ATCG wrote:I had to chuckle after reading this, then noticing your location. Surely you risk being burned at the stake as a heretic.Tass wrote:Nice to see another person sharing my views of quantum mechanics. Use Occam's razor, cut out the wavefunction collapse.
TranquilFury wrote:I would say starcraft is a more difficult problem than poker for AI, because starcraft includes the risk, tradeoffs, and bluffs that make poker a hard problem, but also requires you to infer intent from minimal information. The ai advantage of thousands of actions per minute does not outweigh predictability and gullibility. It would take years of collaboration between professional starcraft players and the people that code the bots for there to be any hope of an AI winning a tournament, and much of that work would have to be repeated every time there's a new map or a shift in popular strategies. Starcraft 2 would be even harder for AI, because there's less marginal advantage to perfect control, and the mechanics are easier, which reduces the macro advantage of an AI as well.
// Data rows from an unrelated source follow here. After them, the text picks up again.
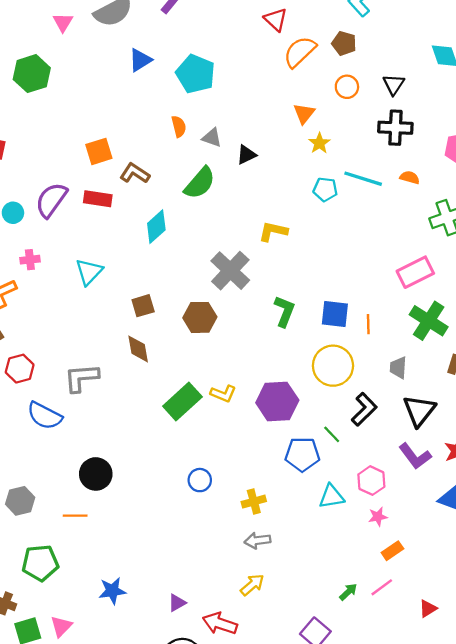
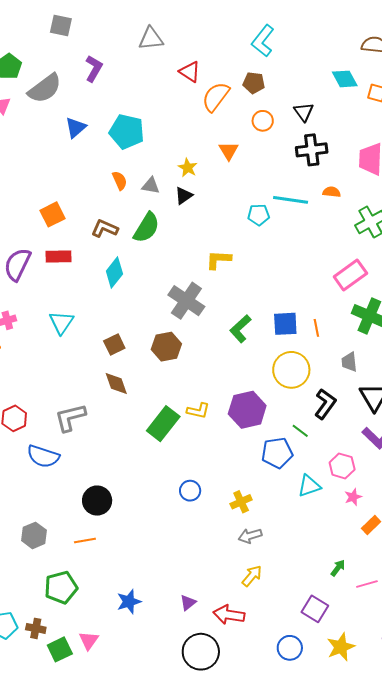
yellow star: (319, 143) -> (188, 168), moved
brown L-shape: (135, 173) -> (105, 229), moved
green L-shape: (284, 311) -> (240, 329), turned -144
pink line: (382, 587) -> (367, 584), moved, turned 30

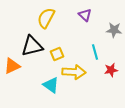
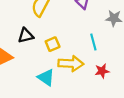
black triangle: (32, 46) -> (26, 36), size x0.7
red star: (111, 70) -> (102, 71), moved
penguinoid wrote:Am I the only person disappointed that "Global Thermonuclear War" was unaccountably left out?
Eheq wrote:As I understand it, the AI for Starcraft isn't particularly good compared to an experienced human. They get around it by giving the highest difficulty AI (Insane) 7 minerals per worker trip to a normal player's 5. This should be a nearly insurmountable advantage, but top humans can still win.
pareidolon wrote:As for Snakes & Ladders, it's very simple.
Need to roll 4 to win game... ... ... COMPUTER ROLLS 4.